I’m so exhausted…I just need to get to Friday…I’m using this weekend to sleep… Ever uttered these words above before?
I’m totally guilty. Before I started my life coaching and speaking business I worked in TV. And when I say “worked”…I overworked myself into burnout a few too many times. I made a promise to myself starting this business that I would not hit burnout.
Years later, that promise has been kept. The truth with burnout is that we don’t know we’re headed there sometimes until we’re there because the BS (blind sides) we tell ourselves keep us going.
BS you might have said:“I need to prove myself”…“I am not worthy until I get XYZ”…“I’ll be happy when XYZ”… But here’s the thing. It doesn’t just affect you, it can greatly impact your relationship.
4 Ways Burnout Harms Relationships:
Lack of balance
Every relationship needs balance.
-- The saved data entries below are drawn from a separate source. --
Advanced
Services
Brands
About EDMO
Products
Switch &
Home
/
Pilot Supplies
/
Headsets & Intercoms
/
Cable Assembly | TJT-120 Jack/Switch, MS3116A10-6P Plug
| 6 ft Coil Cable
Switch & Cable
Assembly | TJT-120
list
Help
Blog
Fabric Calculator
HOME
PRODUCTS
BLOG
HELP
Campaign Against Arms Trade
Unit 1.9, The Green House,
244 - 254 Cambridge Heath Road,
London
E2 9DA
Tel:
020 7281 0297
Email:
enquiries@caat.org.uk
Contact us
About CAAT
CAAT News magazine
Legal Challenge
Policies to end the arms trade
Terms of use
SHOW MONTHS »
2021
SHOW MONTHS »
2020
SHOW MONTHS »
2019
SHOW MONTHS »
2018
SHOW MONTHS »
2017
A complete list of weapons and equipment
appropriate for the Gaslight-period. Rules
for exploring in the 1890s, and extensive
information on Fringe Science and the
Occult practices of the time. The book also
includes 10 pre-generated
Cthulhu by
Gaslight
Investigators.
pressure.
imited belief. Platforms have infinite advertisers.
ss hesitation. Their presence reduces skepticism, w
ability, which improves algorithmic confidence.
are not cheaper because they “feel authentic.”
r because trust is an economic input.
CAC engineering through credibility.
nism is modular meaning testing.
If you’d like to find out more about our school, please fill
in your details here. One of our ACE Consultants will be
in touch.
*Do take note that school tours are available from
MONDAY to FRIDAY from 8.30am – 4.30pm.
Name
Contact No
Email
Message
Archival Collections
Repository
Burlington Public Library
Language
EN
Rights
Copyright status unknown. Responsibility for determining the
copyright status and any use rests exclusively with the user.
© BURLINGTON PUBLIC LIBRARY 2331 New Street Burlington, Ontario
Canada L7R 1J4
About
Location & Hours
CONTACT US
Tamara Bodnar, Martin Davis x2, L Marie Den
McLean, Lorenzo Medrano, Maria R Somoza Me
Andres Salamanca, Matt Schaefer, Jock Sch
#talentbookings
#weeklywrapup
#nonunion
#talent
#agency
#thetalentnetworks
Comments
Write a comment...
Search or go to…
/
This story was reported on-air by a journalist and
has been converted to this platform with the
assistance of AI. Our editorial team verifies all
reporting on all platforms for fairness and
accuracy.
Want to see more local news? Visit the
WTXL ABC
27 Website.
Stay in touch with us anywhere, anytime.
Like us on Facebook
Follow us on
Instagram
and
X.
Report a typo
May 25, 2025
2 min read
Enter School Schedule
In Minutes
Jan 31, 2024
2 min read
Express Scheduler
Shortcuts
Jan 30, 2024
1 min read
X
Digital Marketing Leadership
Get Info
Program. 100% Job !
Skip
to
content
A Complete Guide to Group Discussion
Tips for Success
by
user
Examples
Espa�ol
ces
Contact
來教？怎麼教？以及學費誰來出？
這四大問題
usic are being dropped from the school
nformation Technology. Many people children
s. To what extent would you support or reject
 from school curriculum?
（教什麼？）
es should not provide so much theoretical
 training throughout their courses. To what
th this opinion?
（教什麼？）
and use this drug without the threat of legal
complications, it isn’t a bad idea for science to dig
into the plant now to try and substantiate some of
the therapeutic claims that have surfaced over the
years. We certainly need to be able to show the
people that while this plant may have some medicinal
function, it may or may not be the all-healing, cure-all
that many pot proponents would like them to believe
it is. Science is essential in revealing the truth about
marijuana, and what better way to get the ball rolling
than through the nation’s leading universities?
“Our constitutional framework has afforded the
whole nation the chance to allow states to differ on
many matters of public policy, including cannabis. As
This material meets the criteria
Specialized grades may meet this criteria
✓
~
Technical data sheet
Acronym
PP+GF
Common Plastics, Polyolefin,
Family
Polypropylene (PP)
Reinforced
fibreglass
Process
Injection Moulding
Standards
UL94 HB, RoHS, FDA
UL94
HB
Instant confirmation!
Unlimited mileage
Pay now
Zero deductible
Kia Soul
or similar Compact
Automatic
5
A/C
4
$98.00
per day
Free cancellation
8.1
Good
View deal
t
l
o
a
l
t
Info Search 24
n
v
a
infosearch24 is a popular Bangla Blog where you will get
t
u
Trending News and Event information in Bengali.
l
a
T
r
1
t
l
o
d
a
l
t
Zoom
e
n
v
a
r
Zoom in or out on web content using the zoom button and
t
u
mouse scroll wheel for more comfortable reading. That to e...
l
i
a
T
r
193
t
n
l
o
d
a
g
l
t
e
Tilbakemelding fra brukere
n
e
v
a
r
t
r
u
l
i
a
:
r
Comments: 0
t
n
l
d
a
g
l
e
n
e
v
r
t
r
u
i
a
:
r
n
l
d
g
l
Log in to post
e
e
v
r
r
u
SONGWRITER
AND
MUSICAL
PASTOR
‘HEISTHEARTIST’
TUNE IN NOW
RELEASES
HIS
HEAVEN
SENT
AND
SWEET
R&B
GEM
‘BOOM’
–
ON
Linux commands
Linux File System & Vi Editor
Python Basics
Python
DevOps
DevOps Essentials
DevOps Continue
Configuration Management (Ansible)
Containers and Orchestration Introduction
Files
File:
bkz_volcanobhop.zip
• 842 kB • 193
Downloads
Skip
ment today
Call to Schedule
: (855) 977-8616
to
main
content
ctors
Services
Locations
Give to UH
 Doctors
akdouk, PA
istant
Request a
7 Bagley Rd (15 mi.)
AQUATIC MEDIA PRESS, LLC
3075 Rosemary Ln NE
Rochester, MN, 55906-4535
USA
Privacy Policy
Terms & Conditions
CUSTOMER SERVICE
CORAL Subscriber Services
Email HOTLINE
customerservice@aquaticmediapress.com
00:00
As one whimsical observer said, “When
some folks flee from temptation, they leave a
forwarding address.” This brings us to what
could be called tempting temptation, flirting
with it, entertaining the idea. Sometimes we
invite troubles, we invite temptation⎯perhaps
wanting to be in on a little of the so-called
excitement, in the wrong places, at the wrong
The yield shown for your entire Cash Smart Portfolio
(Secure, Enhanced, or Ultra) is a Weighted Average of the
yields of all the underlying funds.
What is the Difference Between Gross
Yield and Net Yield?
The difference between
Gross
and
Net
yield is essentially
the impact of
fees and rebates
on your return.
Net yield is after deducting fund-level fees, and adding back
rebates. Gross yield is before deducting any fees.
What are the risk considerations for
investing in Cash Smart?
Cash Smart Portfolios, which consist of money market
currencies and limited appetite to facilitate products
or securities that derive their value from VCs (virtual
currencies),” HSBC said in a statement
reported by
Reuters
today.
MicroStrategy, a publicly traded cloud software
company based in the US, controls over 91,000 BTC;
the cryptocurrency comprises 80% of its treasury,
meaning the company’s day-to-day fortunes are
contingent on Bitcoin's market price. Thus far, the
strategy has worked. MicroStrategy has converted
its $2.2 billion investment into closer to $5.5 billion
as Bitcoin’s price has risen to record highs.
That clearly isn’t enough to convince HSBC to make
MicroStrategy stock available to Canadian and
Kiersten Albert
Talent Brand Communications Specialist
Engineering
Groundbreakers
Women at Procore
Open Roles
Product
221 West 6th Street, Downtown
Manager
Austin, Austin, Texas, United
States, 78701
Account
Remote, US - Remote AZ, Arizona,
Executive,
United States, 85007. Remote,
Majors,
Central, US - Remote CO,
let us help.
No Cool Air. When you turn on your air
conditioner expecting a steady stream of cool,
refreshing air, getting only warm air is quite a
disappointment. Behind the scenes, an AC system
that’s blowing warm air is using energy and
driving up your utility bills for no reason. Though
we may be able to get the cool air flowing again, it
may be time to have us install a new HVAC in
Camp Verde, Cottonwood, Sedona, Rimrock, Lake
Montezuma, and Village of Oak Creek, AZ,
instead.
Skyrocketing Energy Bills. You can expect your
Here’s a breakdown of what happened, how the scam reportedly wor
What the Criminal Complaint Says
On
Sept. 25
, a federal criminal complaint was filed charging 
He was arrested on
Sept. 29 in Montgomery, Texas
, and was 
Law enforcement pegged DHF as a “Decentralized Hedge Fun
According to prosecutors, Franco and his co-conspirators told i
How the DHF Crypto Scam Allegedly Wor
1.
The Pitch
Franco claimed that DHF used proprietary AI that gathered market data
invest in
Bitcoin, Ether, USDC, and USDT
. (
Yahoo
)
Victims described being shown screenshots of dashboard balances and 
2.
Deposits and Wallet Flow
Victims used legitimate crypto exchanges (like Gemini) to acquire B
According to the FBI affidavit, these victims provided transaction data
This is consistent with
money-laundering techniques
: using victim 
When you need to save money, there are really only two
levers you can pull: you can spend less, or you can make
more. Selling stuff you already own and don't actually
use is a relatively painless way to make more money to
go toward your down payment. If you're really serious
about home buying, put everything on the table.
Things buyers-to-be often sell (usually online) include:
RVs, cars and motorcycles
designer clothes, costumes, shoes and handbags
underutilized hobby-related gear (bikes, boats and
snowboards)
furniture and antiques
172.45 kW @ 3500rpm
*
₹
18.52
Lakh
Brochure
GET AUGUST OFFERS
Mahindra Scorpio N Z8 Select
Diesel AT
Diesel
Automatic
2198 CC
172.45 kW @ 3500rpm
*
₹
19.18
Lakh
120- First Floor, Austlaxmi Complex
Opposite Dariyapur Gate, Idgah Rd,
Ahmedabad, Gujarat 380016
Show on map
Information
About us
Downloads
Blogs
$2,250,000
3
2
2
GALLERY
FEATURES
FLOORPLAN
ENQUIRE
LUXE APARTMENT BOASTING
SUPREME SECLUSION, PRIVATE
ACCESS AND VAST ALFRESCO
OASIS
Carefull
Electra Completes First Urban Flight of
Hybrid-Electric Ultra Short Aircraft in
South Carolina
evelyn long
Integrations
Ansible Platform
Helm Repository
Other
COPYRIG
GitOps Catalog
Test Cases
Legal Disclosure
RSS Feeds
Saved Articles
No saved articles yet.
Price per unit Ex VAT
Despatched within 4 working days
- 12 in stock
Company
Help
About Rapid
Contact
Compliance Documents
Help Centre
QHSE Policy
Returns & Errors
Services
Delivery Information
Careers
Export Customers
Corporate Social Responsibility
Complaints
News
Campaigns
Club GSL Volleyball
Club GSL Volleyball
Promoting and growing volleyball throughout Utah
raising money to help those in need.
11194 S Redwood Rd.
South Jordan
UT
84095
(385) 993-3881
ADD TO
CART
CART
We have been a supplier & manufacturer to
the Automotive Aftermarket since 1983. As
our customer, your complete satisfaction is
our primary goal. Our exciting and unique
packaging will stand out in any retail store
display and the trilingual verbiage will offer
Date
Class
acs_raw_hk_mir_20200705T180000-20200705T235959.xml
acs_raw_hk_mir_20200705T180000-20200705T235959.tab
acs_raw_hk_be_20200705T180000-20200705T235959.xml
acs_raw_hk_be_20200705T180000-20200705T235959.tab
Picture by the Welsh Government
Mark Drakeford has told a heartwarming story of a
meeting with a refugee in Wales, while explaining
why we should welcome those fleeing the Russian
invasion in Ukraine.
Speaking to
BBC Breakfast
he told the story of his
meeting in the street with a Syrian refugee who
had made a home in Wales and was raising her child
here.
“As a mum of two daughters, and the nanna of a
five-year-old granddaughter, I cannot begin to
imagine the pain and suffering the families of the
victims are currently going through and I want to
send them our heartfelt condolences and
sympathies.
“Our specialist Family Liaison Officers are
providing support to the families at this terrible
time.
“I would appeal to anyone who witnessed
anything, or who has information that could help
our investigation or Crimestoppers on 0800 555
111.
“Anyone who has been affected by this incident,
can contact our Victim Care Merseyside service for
However, when you or your partner is too busy then there isn’t much space for emotional intimacy. Balance allows time to connect with your partner and communicate with one another. If there isn’t time or space to do this then distance is created.
Look, you’re not always going to be able to prioritize your partner. Although, if the lack of prioritizing is coming from burnout then it can neglect the needs of you, your partner and the relationship. If the needs are not prioritized then a foundation of trust within the relationship is at stake.
Going on dates and spending quality time is important for every relationship. If you or your partner is experiencing burnout then there won’t be much to bring to that time together. This can make the connection between two people begin to die out.
Every healthy relationship has boundaries. It needs to start internally in order for the external to be upheld. Usually when someone has burnout they don’t have boundaries around what caused it. As a result, this harms a relationship and creeps into enmeshment.